= A Sea Symphony =

Symphony composed by Ralph Vaughan Williams

First page of the full score to A Sea Symphony

A Sea Symphony is a work of just over an hour's length for soprano, baritone, chorus and large orchestra written by Ralph Vaughan Williams between 1903 and 1909. The first and longest of his nine symphonies, it was first performed at the Leeds Festival in 1910 with the composer conducting. It is one of the first symphonies in which a chorus is used throughout as an integral part of the texture and it helped set the stage for a new era of symphonic and choral music in Britain during the first half of the 20th century.

==Background==
When Vaughan Williams was a young man the sea was a popular subject for composers. The biographer Michael Kennedy cites as examples Elgar's Sea Pictures (1899), Debussy's La mer (1905), Stanford's Songs of the Sea (1904), and Frank Bridge's The Sea (1911). Another inspiration for some British composers in the first half of the 20th century was the poetry of Walt Whitman, set by, among others, Stanford and Charles Wood and later Delius, Holst, and Hamilton Harty. Vaughan Williams was introduced to Whitman's work by Bertrand Russell while they were undergraduates at Cambridge. Although some of Vaughan Williams's early literary enthusiasms cooled in his later years he remained a lifelong admirer of Whitman. The musicologist Elliott Schwartz has commented that Vaughan Williams was particularly attracted to Whitman by tendencies that are paralleled in his music: "the concern for the development of a national art independent of foreign influences and the recurring theme of mysticism and exploration". The music critic of The Times wrote, "poet and composer are marvellously akin".

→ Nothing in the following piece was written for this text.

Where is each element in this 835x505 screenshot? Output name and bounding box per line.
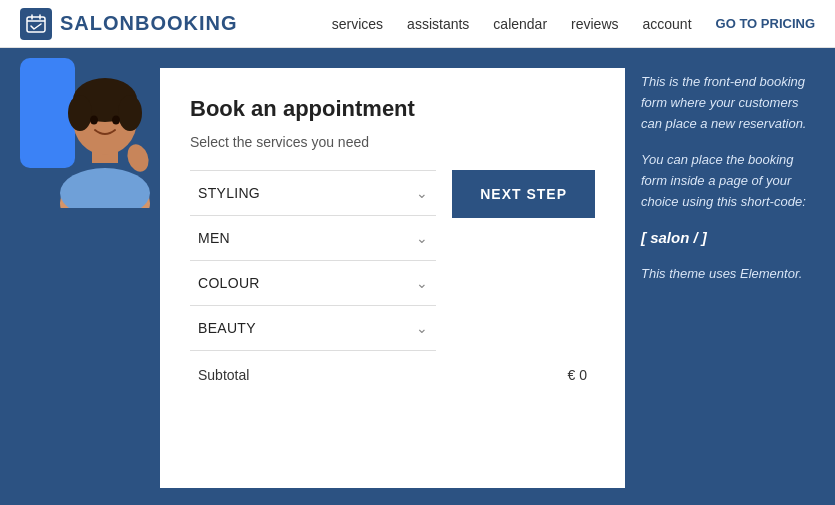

In 1903 Vaughan Williams began to sketch a Whitman choral work tentatively called "Songs of the Sea". The musicologist Alain Frogley comments that the finished work reflects several influences in Vaughan Williams's early development: "a disparate range of styles and influences, the latter including Brahms (Ein deutsches Requiem in particular), Parry, Stanford, Elgar, Wagner, Tchaikovsky and (to a lesser extent) Debussy and Ravel, along with folk-song and hints of Tudor music". The work evolved into A Sea Symphony, but before that was completed Vaughan Williams composed Toward the Unknown Region, setting an 1868 poem from Whitman's Whispers of Heavenly Death. This setting, for chorus and orchestra, was well received at its premiere during the 1907 Leeds Festival.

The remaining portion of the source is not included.